À Montréal, le journaliste Louis-Philippe Messier voyage surtout en fuite, son bureau dans son sac à dos, à la recherche de sujets et de gens fascinants. Il s’adresse à tout le monde et s’intéresse à tous les horizons dans cette chronique urbaine.
Renaissance, ce fleuron québécois du réemploi des biens de consommation, est devenue une immense machine capable de revaloriser quelque 30 000 tonnes de dons par année laissés par près de 2 millions de donateurs… et ce n’est qu’un début.
En visitant les coulisses de l’immense nouvelle succursale Renaissance à Anjou, je me dis qu’un Henry Ford ne serait pas déplacé ici.
On se croirait dans une usine, et Renaissance compte déjà une vingtaine de magasins de cette taille.
C’est l’un des trois étages de marchandises de la Renaissance à Anjou… et il existe une vingtaine d’autres succursales de cette taille.
Louis-Philippe Messier
Dans cette ruche humaine, nous sommes très loin du comptoir de charité au sous-sol de l’église.
Compte tenu du volume titanesque de vêtements et d’appareils à traiter, l’organisation est industrielle.
« Je dois trier 60 cartons de chaussures pour éliminer les invendables et fixer un prix juste pour celles qui iront en rayon », m’explique Denise Komo, sans cesser de faire son travail.
Denise Komo trie chaque jour des centaines de paires de chaussures et fixe leur prix.
Louis-Philippe Messier
Des centaines de boîtes de dons à trier attendent dans la salle.

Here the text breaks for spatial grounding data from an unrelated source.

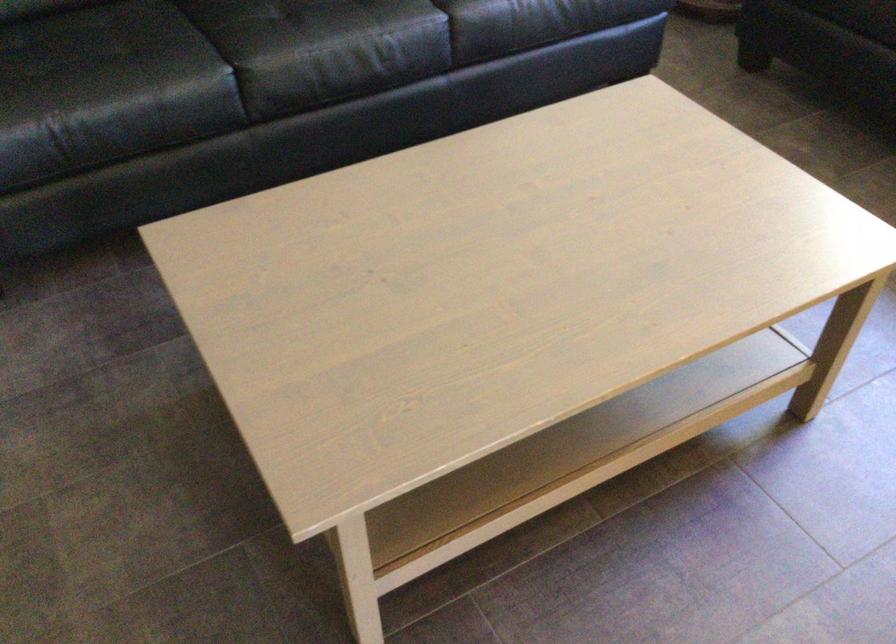 Image resolution: width=896 pixels, height=644 pixels. What do you see at coordinates (221, 78) in the screenshot? I see `the sofa sitting surface` at bounding box center [221, 78]. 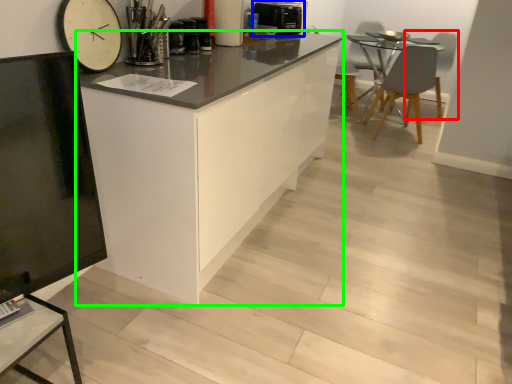 Question: Which object is positioned farthest from swivel chair (highlighted by a red box)? Select from appliance (highlighted by a blue box) and cabinetry (highlighted by a green box).

Choices:
 (A) appliance
 (B) cabinetry

Answer: (B) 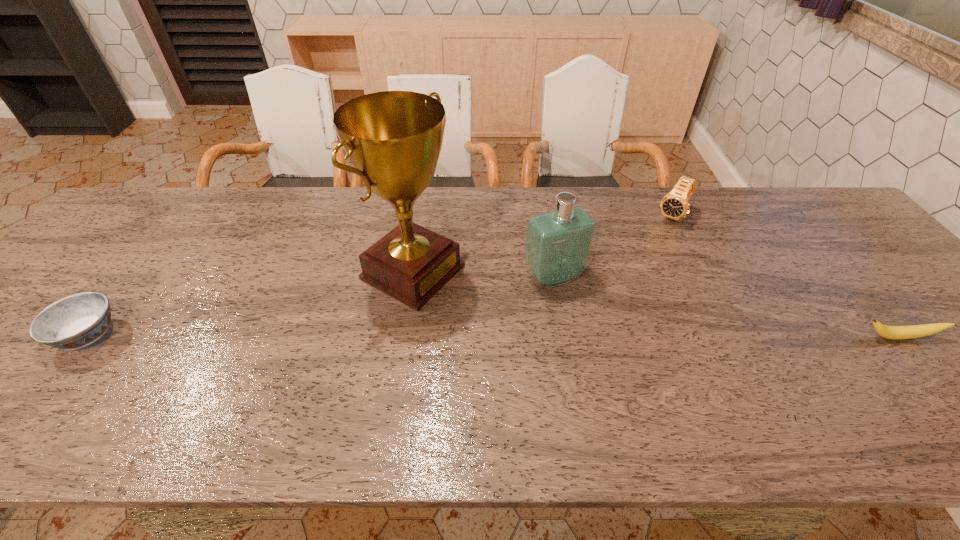 Locate an element on the screen. The height and width of the screenshot is (540, 960). vacant space on the desktop that is between the leftmost object and the banana and is positioned on the plaque of the award is located at coordinates (534, 336).

The height and width of the screenshot is (540, 960). What are the coordinates of `free space on the desktop that is between the ashtray and the banana and is positioned on the face of the second object from right to left` in the screenshot? It's located at (588, 336).

Identify the location of free space on the desktop that is between the leftmost object and the rightmost object and is positioned on the front label of the third object from right to left. This screenshot has height=540, width=960. (594, 336).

“Il faut choisir des prix suffisamment bas pour que ça se vende vite, il ne faut pas que ça reste dans les rayons, car il y a constamment de nouveaux objets ou vêtements à placer”, explique Gerry Baramasco, directeur adjoint.

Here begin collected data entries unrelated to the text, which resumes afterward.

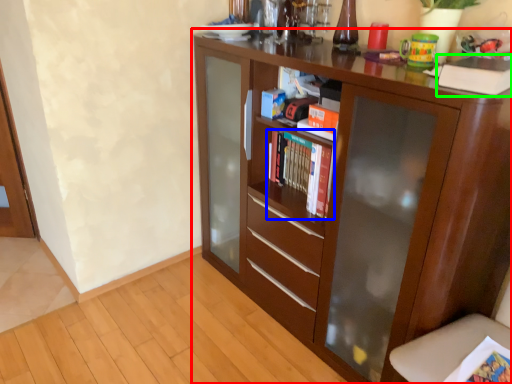 Question: Considering the real-world distances, which object is farthest from cupboard (highlighted by a red box)? book (highlighted by a blue box) or paperback book (highlighted by a green box)?

Choices:
 (A) book
 (B) paperback book

Answer: (B) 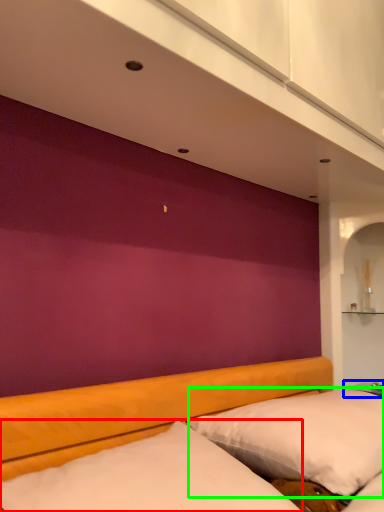 Question: Which object is the farthest from mattress (highlighted by a red box)? Choose among these: table (highlighted by a blue box) or pillow (highlighted by a green box).

Choices:
 (A) table
 (B) pillow

Answer: (A) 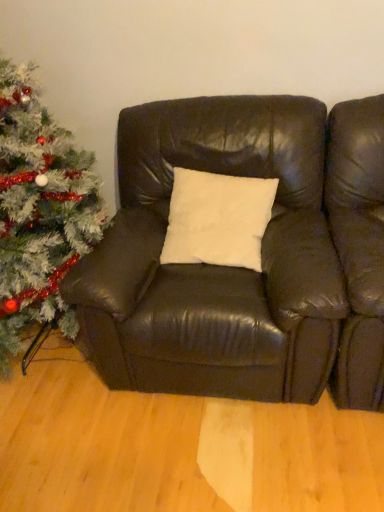 Question: From the image's perspective, is matte brown leather couch at center below white glittery christmas tree at left?

Choices:
 (A) no
 (B) yes

Answer: (B)

Question: Considering the relative sizes of matte brown leather couch at center and white glittery christmas tree at left in the image provided, is matte brown leather couch at center wider than white glittery christmas tree at left?

Choices:
 (A) no
 (B) yes

Answer: (B)

Question: Is matte brown leather couch at center far from white glittery christmas tree at left?

Choices:
 (A) yes
 (B) no

Answer: (B)

Question: Considering the relative positions of matte brown leather couch at center and white glittery christmas tree at left in the image provided, is matte brown leather couch at center to the right of white glittery christmas tree at left from the viewer's perspective?

Choices:
 (A) no
 (B) yes

Answer: (B)

Question: Is matte brown leather couch at center looking in the opposite direction of white glittery christmas tree at left?

Choices:
 (A) no
 (B) yes

Answer: (A)

Question: Does matte brown leather couch at center appear on the left side of white glittery christmas tree at left?

Choices:
 (A) yes
 (B) no

Answer: (B)

Question: From the image's perspective, is white glittery christmas tree at left below matte brown leather couch at center?

Choices:
 (A) no
 (B) yes

Answer: (A)

Question: Can you confirm if white glittery christmas tree at left is bigger than matte brown leather couch at center?

Choices:
 (A) yes
 (B) no

Answer: (A)

Question: Considering the relative sizes of white glittery christmas tree at left and matte brown leather couch at center in the image provided, is white glittery christmas tree at left taller than matte brown leather couch at center?

Choices:
 (A) no
 (B) yes

Answer: (B)

Question: Is white glittery christmas tree at left thinner than matte brown leather couch at center?

Choices:
 (A) no
 (B) yes

Answer: (B)

Question: Is matte brown leather couch at center at the back of white glittery christmas tree at left?

Choices:
 (A) no
 (B) yes

Answer: (A)

Question: Is white glittery christmas tree at left positioned before matte brown leather couch at center?

Choices:
 (A) yes
 (B) no

Answer: (A)

Question: From the image's perspective, is matte brown leather couch at center positioned above or below white glittery christmas tree at left?

Choices:
 (A) above
 (B) below

Answer: (B) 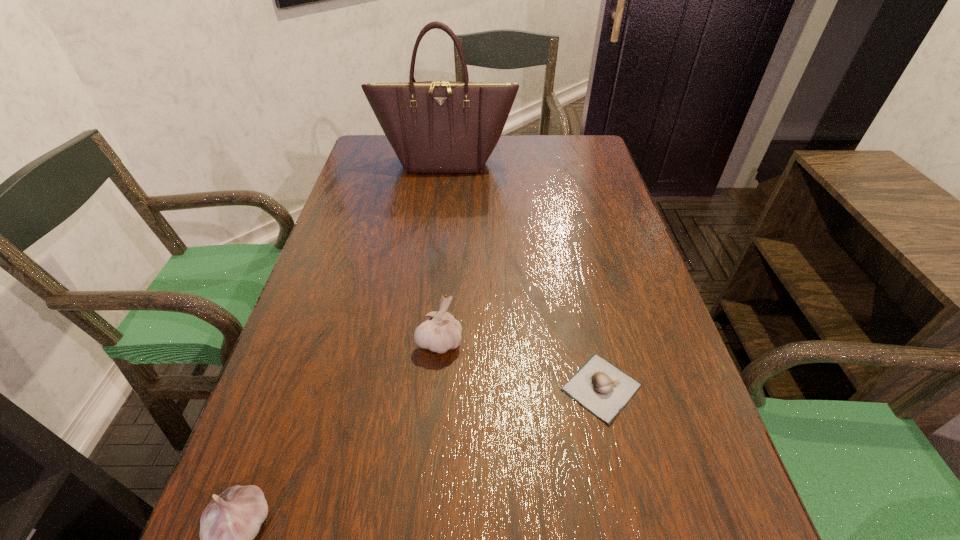 Identify the location of object located at the right edge. This screenshot has height=540, width=960. (602, 388).

Identify the location of object that is positioned at the far left corner. (433, 126).

Find the location of `vacant space at the far edge`. vacant space at the far edge is located at coordinates (520, 147).

Where is `vacant space at the left edge`? vacant space at the left edge is located at coordinates (350, 245).

In the image, there is a desktop. At what (x,y) coordinates should I click in order to perform the action: click on vacant space at the right edge. Please return your answer as a coordinate pair (x, y). The height and width of the screenshot is (540, 960). Looking at the image, I should click on (606, 255).

Locate an element on the screen. Image resolution: width=960 pixels, height=540 pixels. free space at the far right corner of the desktop is located at coordinates (553, 147).

Identify the location of free space between the farthest object and the second garlic from left to right. This screenshot has width=960, height=540. (443, 252).

Locate an element on the screen. This screenshot has height=540, width=960. unoccupied area between the second garlic from left to right and the handbag is located at coordinates (443, 252).

The width and height of the screenshot is (960, 540). In order to click on vacant area that lies between the second garlic from right to left and the rightmost garlic in this screenshot , I will do `click(520, 364)`.

The width and height of the screenshot is (960, 540). What are the coordinates of `vacant space that is in between the second garlic from right to left and the shortest object` in the screenshot? It's located at (520, 364).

«La couleur de l’étiquette indique la date à laquelle le produit arrive, et ce qui ne trouve pas preneur au bout de quelques semaines part en liquidation», poursuit le jeune diplômé en commerce de 23 ans arrivé au Québec en provenance de France il y a trois mois. .

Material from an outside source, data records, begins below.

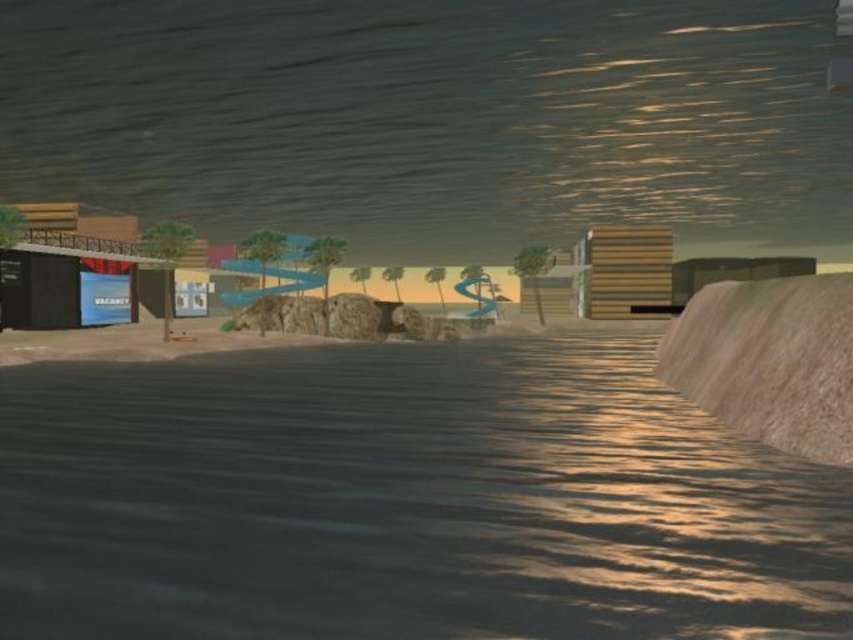 Is rustic wood ramp at right taller than blue glossy sign at lower left?

Incorrect, rustic wood ramp at right's height is not larger of blue glossy sign at lower left's.

Between rustic wood ramp at right and blue glossy sign at lower left, which one appears on the left side from the viewer's perspective?

From the viewer's perspective, blue glossy sign at lower left appears more on the left side.

I want to click on rustic wood ramp at right, so click(x=769, y=360). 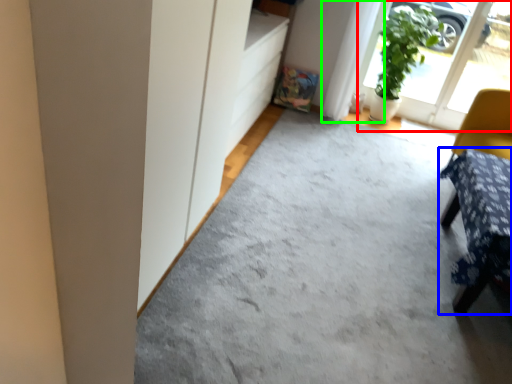 Question: Which object is the closest to the screen door (highlighted by a red box)? Choose among these: furniture (highlighted by a blue box) or curtain (highlighted by a green box).

Choices:
 (A) furniture
 (B) curtain

Answer: (B) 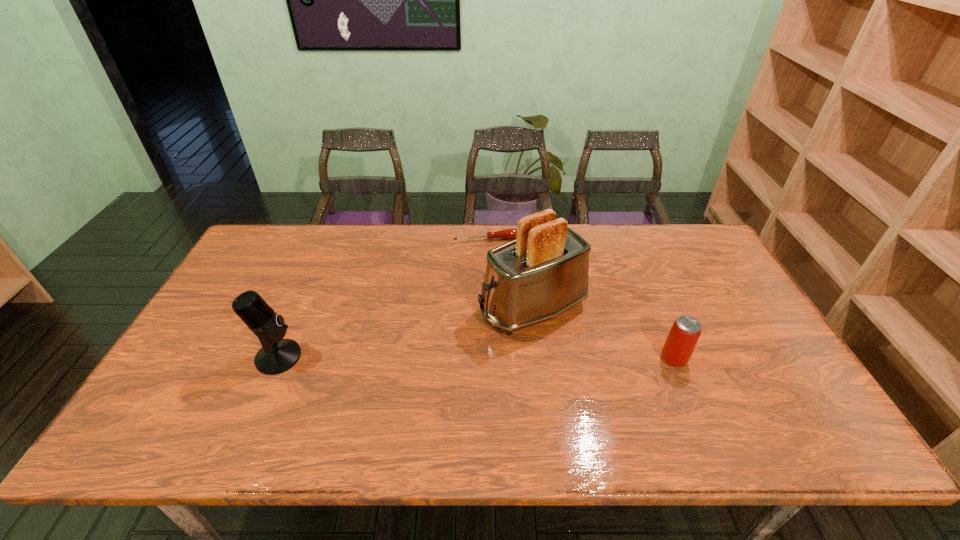 In order to click on vacant space located 0.260m on the side of the toaster with the control lever in this screenshot , I will do `click(398, 362)`.

You are a GUI agent. You are given a task and a screenshot of the screen. Output one action in this format:
    pyautogui.click(x=<x>, y=<y>)
    Task: Click on the free region located 0.230m on the side of the toaster with the control lever
    The height and width of the screenshot is (540, 960).
    Given the screenshot: What is the action you would take?
    pyautogui.click(x=409, y=357)

Find the location of a particular element. The width and height of the screenshot is (960, 540). vacant region located 0.130m at the tip of the farthest object is located at coordinates (500, 267).

The height and width of the screenshot is (540, 960). What are the coordinates of `free spot located at the tip of the farthest object` in the screenshot? It's located at (516, 316).

Where is `vacant space located 0.340m at the tip of the farthest object`? This screenshot has height=540, width=960. vacant space located 0.340m at the tip of the farthest object is located at coordinates (515, 314).

Where is `object that is at the far edge`? Image resolution: width=960 pixels, height=540 pixels. object that is at the far edge is located at coordinates (510, 233).

In the image, there is a desktop. Where is `vacant space at the far edge`? The height and width of the screenshot is (540, 960). vacant space at the far edge is located at coordinates (621, 261).

In the image, there is a desktop. At what (x,y) coordinates should I click in order to perform the action: click on vacant space at the near edge. Please return your answer as a coordinate pair (x, y). Looking at the image, I should click on (270, 409).

Locate an element on the screen. This screenshot has height=540, width=960. free region at the left edge of the desktop is located at coordinates (209, 344).

Locate an element on the screen. The width and height of the screenshot is (960, 540). vacant space at the near left corner of the desktop is located at coordinates (218, 402).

Bref, il faut que ça marche !
Le directeur adjoint Gerry Baramasco m’explique que les prix sont bas pour que les choses proposées partent vite puisque des tonnes d’autres vont arriver…
Louis-Philippe Messier
Le capitalisme social
«Nous utilisons le système capitaliste pur et le transformons pour en faire un modèle 100 % social», s’enthousiasme le directeur général Éric St-Arnaud.
« Au lieu d’enrichir les actionnaires, les bénéfices sont entièrement réinvestis dans la mission », insiste celui qui est lui-même salarié.
Le directeur général Éric St-Arnaud me montre son manteau acheté 30$.
Louis-Philippe Messier
Le conseil d’administration est entièrement bénévole.
Pour le client, ce modèle économique offre un avantage : pas de taxes.
Dans la première file de tri donnant sur le parking, un homme entre, pose un ventilateur sans rien dire, puis repart.
“MERCI!” crie M. St-Arnaud à ce donateur enthousiaste.
“Si ce ventilateur fonctionne bien, il faudra qu’il trouve rapidement preneur.”
Une dizaine de trieurs de vêtements s’affairent à trier et classer les dons pour le rayon friperie.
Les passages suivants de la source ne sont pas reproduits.